OK, We have finally started this project. On Saturday we use the truck to pull the car from down back where it was parked. We pulled it up near the garage where we spent almost an hour cleaning off all the mold and sap from the car. We removed some of the carpeting that was moldy. We had to use the pressure washer to remove all the junk. With the car clean and free from all critter nests, we proceeded to push it into the garage. we had to turn it 90 degrees CCW to be able to back it into the garage. It took out about 10 minutes to the the car in the garage as it was very hard to push because the brakes were dragging a bit.
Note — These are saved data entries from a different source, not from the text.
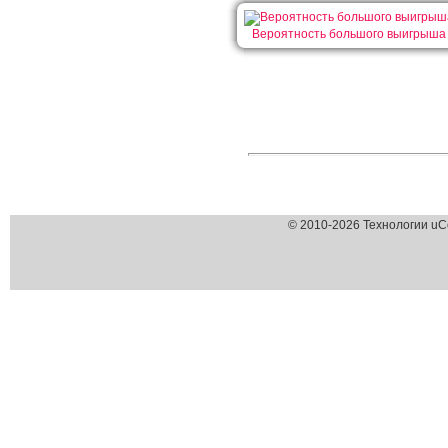
Вероятность большого выигрыша
© 2010-2026 Технологии uC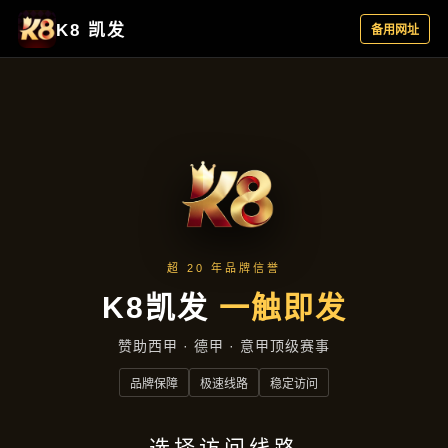
动态速递
首页
动态速递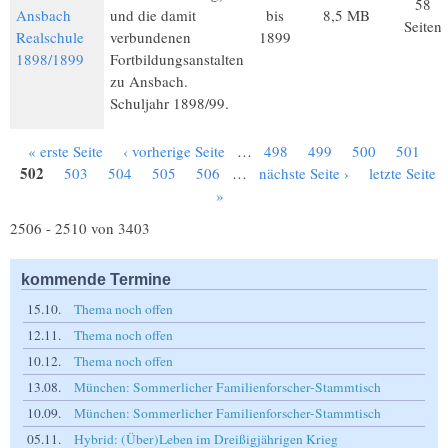
58
Ansbach
und die damit
bis
8,5 MB
Seiten
Realschule
verbundenen
1899
1898/1899
Fortbildungsanstalten
zu Ansbach.
Schuljahr 1898/99.
« erste Seite
‹ vorherige Seite
…
498
499
500
501
Seiten
502
503
504
505
506
…
nächste Seite ›
letzte Seite
»
2506 - 2510 von 3403
kommende Termine
15.10.
Thema noch offen
12.11.
Thema noch offen
10.12.
Thema noch offen
13.08.
München: Sommerlicher Familienforscher-Stammtisch
10.09.
München: Sommerlicher Familienforscher-Stammtisch
05.11.
Hybrid: (Über)Leben im Dreißigjährigen Krieg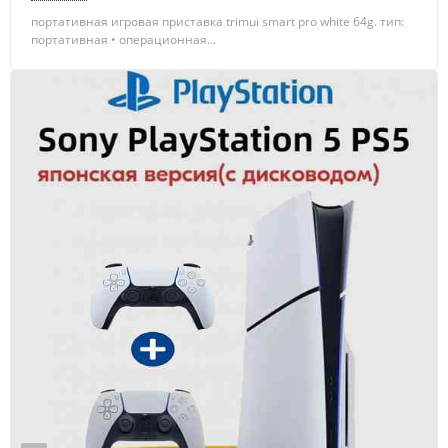
портативная игровая приставка trimui smart pro white 64g. тип:
портативная • операционная...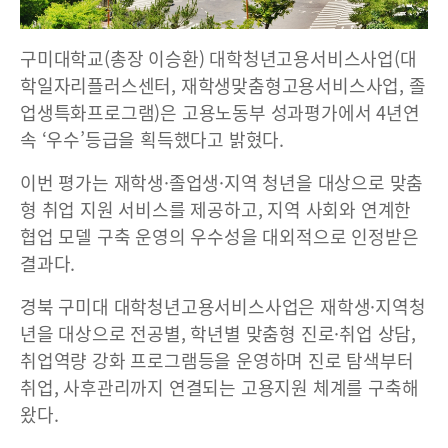
구미대학교(총장 이승환) 대학청년고용서비스사업(대
학일자리플러스센터, 재학생맞춤형고용서비스사업, 졸
업생특화프로그램)은 고용노동부 성과평가에서 4년연
속 ‘우수’등급을 획득했다고 밝혔다.
이번 평가는 재학생·졸업생·지역 청년을 대상으로 맞춤
형 취업 지원 서비스를 제공하고, 지역 사회와 연계한
협업 모델 구축 운영의 우수성을 대외적으로 인정받은
결과다.
경북 구미대 대학청년고용서비스사업은 재학생·지역청
년을 대상으로 전공별, 학년별 맞춤형 진로·취업 상담,
취업역량 강화 프로그램등을 운영하며 진로 탐색부터
취업, 사후관리까지 연결되는 고용지원 체계를 구축해
왔다.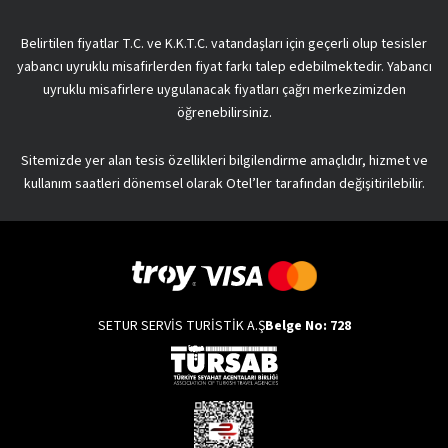
Belirtilen fiyatlar T.C. ve K.K.T.C. vatandaşları için geçerli olup tesisler
yabancı uyruklu misafirlerden fiyat farkı talep edebilmektedir. Yabancı
uyruklu misafirlere uygulanacak fiyatları çağrı merkezimizden
öğrenebilirsiniz.
Sitemizde yer alan tesis özellikleri bilgilendirme amaçlıdır, hizmet ve
kullanım saatleri dönemsel olarak Otel’ler tarafından değişitirilebilir.
SETUR SERVİS TURİSTİK A.Ş
Belge No: 728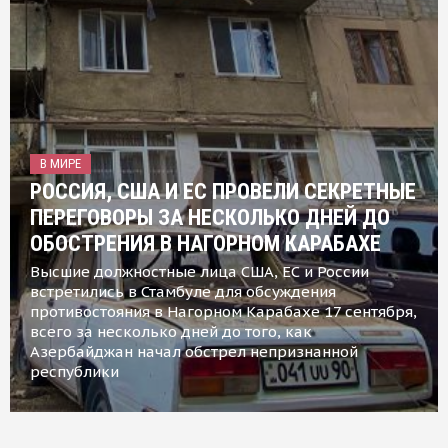
В МИРЕ
РОССИЯ, США И ЕС ПРОВЕЛИ СЕКРЕТНЫЕ
ПЕРЕГОВОРЫ ЗА НЕСКОЛЬКО ДНЕЙ ДО
ОБОСТРЕНИЯ В НАГОРНОМ КАРАБАХЕ
Высшие должностные лица США, ЕС и России
встретились в Стамбуле для обсуждения
противостояния в Нагорном Карабахе 17 сентября,
всего за несколько дней до того, как
Азербайджан начал обстрел непризнанной
республики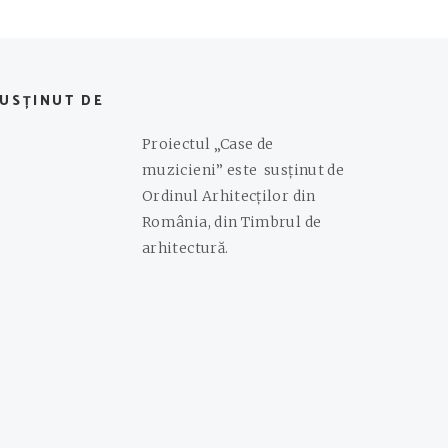
SUSȚINUT DE
Proiectul „Case de
muzicieni” este susținut de
Ordinul Arhitecților din
România, din Timbrul de
arhitectură.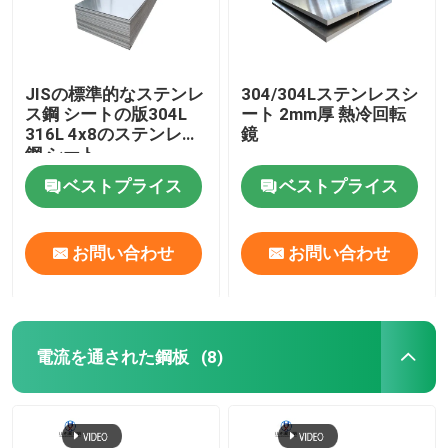
JISの標準的なステンレ
304/304Lステンレスシ
ス鋼 シートの版304L
ート 2mm厚 熱冷回転
316L 4x8のステンレス
鏡
鋼 シート
ベストプライス
ベストプライス
お問い合わせ
お問い合わせ
電流を通された鋼板
(8)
Once it was in the garage, We began the deconstruction process. We started with the simple stuff under the hood. We removed what was left of the AC dryer and its connecting hose's, then we removed the extra vacuum lines that went to the headlights, those will not be lifted with the vacuum like they use to be, so that stuff went into the box too. Next we started draining the antifreeze. Most seemed to have leaked out from sitting for so long, Only got about 1.75 gallons out. Thats all we got done on saturday.

On sunday we had a little more time to work on the car. We wanted to try and start the engine and get a little video of it so that we could sell it. We put a fresh battery in the car and about a gallon of gas in the tank. We ended up needing to add a new wire to the + side of the coil because there was something wrong with the built in one. Once we added the wire, it started right up. 

After that, We finished removing the Fan and shroud as well as the radiator, alternator, belts and some other small things. 

Thats where were at now. Time for some eye candy.

Video #1: http://www.youtube.com/watch?v=rH1yQpbYHhM
Video #2: http://www.youtube.com/watch?v=i-tsHDy89lw
Video #3: http://www.youtube.com/watch?v=yB2V5py_rIs
Video #4: http://www.youtube.com/watch?v=rsU2yw-mnFs

-Adam


----------



## dtbaker (Jan 5, 2008)

adamj12b said:


> ...then we removed the extra vacuum lines that went to the headlights, those will not be lifted with the vacuum like they use to be,


cool, but why not? you'll probably be adding a vaccuum pump for power brakes, right?


----------



## JRP3 (Mar 7, 2008)

dtbaker said:


> cool, but why not? you'll probably be adding a vaccuum pump for power brakes, right?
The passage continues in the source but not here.